Damals haben meine Tante, meine Mutter und mein Onkel im Obstgarten einen kleinen Bunker gebaut, ein Erdloch mit Eisenbahnschwellen gedeckt, darauf Erde und Gras. Es sollte ein Unterstand werden, für alle Fälle. Er wurde aber nie gebraucht, von uns Kindern aber als willkommener Spielplatz verwendet und nach dem Krieg wieder eingeebnet.

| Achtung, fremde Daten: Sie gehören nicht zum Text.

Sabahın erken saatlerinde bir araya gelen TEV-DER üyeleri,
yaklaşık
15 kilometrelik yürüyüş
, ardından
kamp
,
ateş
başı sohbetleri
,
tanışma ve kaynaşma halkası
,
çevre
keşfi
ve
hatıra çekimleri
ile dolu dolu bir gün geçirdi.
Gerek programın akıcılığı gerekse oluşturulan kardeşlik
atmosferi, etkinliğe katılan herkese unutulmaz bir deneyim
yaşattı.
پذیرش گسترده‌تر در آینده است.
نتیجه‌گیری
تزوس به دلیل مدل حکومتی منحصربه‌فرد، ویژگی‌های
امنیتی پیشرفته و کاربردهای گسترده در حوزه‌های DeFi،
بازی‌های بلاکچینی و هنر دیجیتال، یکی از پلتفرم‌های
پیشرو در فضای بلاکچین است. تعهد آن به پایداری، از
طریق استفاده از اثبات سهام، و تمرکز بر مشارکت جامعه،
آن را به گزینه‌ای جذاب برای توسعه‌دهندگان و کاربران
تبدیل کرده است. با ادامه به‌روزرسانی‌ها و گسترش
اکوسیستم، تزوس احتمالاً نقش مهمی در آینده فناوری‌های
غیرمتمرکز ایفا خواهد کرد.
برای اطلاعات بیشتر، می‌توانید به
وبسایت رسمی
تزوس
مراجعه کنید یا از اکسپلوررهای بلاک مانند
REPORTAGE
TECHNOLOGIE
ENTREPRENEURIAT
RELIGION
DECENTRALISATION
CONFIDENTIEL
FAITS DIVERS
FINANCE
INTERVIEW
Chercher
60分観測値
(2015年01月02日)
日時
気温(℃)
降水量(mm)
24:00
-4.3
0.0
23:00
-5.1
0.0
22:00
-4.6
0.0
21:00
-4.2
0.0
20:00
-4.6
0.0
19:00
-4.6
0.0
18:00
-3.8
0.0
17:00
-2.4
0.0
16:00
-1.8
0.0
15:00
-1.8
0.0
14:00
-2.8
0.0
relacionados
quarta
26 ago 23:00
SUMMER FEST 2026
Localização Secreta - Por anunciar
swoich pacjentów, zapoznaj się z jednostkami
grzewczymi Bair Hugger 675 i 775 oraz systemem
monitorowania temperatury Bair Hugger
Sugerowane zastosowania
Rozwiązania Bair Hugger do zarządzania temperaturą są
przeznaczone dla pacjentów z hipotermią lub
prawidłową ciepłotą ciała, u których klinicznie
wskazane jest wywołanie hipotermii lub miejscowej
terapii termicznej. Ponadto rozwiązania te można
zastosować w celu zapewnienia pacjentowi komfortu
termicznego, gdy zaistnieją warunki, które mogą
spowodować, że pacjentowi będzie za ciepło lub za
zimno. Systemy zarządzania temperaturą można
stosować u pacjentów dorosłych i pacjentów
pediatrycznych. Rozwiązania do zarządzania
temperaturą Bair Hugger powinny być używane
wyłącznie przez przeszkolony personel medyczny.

Ich kann mich auch noch gut daran erinnern, wie wir nach den Luftangriffen auf den Feldern rund um unser Haus Staniolstreifen eingesammelt haben, die die vorausfliegenden feindlichen Flugzeuge abgeworfen haben, damit das nachfolgende Bombergeschwader nicht von dem Radar der Luftab- wehr erfasst werden konnte. Uns wurde eingebläut, bei unseren Streifzügen über die Felder ja keine uns fremden Gegenstände oder Pakete anzulangen, es könnten unter Umständen getarnte Bomben sein. Irgendwann hat uns dann die Nachricht erreicht, der Krieg ist aus.

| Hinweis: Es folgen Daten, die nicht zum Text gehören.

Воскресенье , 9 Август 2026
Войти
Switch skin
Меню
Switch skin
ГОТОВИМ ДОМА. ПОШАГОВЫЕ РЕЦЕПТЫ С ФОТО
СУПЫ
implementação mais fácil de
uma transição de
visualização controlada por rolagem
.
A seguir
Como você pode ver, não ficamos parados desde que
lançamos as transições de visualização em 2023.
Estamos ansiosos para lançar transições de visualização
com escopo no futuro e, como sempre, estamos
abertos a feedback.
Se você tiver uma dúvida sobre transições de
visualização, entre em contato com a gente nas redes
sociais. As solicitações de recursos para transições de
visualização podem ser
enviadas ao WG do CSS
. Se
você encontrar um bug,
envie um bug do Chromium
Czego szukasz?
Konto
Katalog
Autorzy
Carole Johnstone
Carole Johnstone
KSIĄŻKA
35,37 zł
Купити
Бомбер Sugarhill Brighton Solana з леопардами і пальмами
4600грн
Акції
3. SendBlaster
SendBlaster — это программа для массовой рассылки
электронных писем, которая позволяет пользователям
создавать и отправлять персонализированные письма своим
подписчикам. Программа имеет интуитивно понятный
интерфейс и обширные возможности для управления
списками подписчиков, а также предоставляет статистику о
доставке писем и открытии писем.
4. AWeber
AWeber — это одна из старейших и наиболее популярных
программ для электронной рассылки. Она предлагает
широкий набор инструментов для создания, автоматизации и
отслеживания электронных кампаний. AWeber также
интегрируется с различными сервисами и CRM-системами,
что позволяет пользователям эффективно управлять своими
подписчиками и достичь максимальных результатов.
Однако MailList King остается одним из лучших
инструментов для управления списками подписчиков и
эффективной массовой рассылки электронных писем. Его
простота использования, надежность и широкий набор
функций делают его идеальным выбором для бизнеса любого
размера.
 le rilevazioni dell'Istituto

Kurz nach der Besetzung von Dießen durch die Amerikaner sollte unser Haus laut amerikanischer Kommandantur für 40 Soldaten frei gemacht werden. Dank unserer Nachbarin, die fließend englisch sprach, wurde das Schlimmste verhindert, mit der Begründung, Dr. D. wird das aufgrund seines hohen Alters nicht mehr überleben. Dafür bekamen wir nur einem amerikanischen und einen französischen Offizier einquartiert, das war unser Glück. Der Amerikaner kam mit einem Jeep, der Franzose mit einem Straßenkreuzer, woher der auch immer war. Der amerikanische Offizier wurde im Balkonzimmer meines Onkels, der Franzose in das Zimmer meiner Mutter einquartiert. Die Einquartierung dauerte nicht lange, der Franzose musste bald wieder mit seiner Einheit weiterfahren, der amerikanische Offizier kurz darauf, nicht ohne noch an unserer Eingangstüre das Schild „off limits“anzubringen. Dadurch wurden wir nicht mehr belästigt von anderen Soldaten und Plünderern.

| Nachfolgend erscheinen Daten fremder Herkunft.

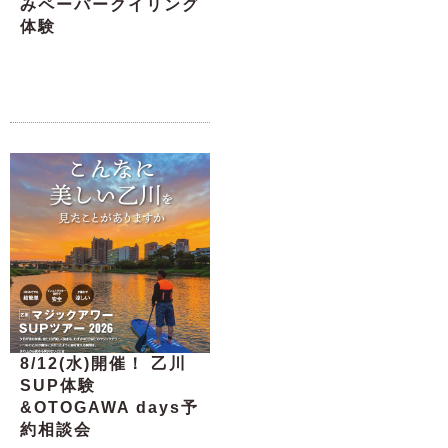
みペーパークイリング
体験
8/12(水)開催！ 乙川
SUP体験
&OTOGAWA days予
約相談会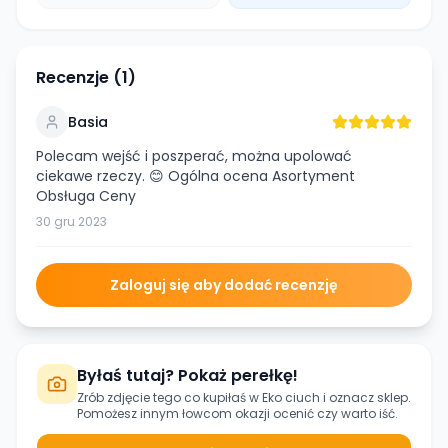
Recenzje (
1
)
Basia
Polecam wejść i poszperać, można upolować
ciekawe rzeczy. 😊 Ogólna ocena Asortyment
Obsługa Ceny
30 gru 2023
Zaloguj się aby dodać recenzję
Byłaś tutaj? Pokaż perełkę!
Zrób zdjęcie tego co kupiłaś w
Eko ciuch
i oznacz sklep.
Pomożesz innym łowcom okazji ocenić czy warto iść.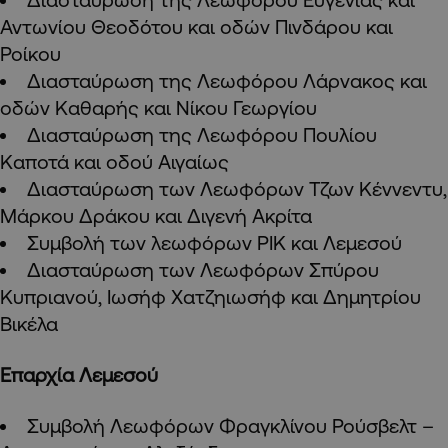
Αντωνίου Θεοδότου και οδών Πινδάρου και
Ροίκου
Διασταύρωση της Λεωφόρου Λάρνακος και
οδών Καθαρής και Νίκου Γεωργίου
Διασταύρωση της Λεωφόρου Πουλίου
Καποτά και οδού Αιγαίως
Διασταύρωση των Λεωφόρων Τζων Κέννεντυ,
Μάρκου Δράκου και Διγενή Ακρίτα
Συμβολή των λεωφόρων ΡΙΚ και Λεμεσού
Διασταύρωση των Λεωφόρων Σπύρου
Κυπριανού, Ιωσήφ Χατζηιωσήφ και Δημητρίου
Βικέλα
Επαρχία Λεμεσού
Συμβολή Λεωφόρων Φραγκλίνου Ρούσβελτ –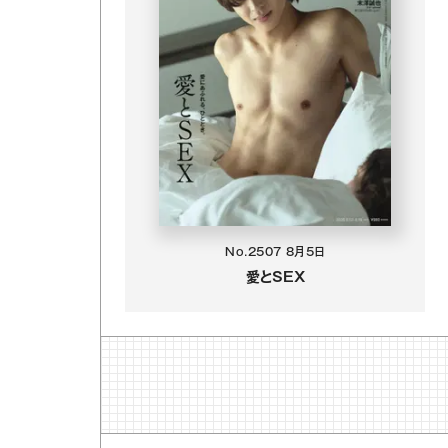
No.2507
8月5日
愛とSEX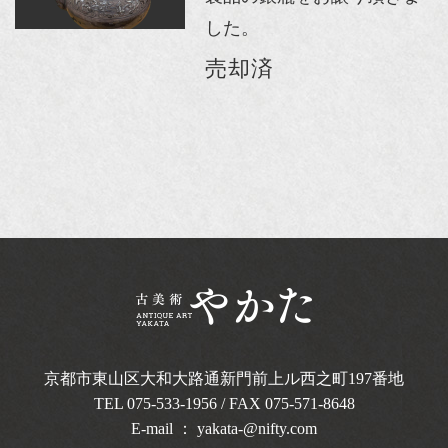
した。
売却済
京都市東山区大和大路通新門前上ル西之町
197番地
TEL
075-533-1956
/ FAX 075-571-8648
E-mail ：
yakata-@nifty.com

Das „off limits“-Schild nützte aber eines Tages doch nichts. Es stand ein für meine Anschauung riesengroßer Schwarzamerikaner vor der Türe, betrunken und wild mit seiner Pistole fuchtelnd, und begehrte Einlass. Er fragte nach Alkohol, nicht ohne meinem Onkel zu befehlen, „all men out“, was mein Onkel auch sofort befolgte. Dann erblicke er mich kleinen Stöpsel und wiederholte seinen Befehl „all men“, was mich dann dazu brachte, mit stolz erhobener Brust zu meinem Onkel und unserem Nachbarn in den Garten zu flüchten. Ich war auf einmal ein Mann.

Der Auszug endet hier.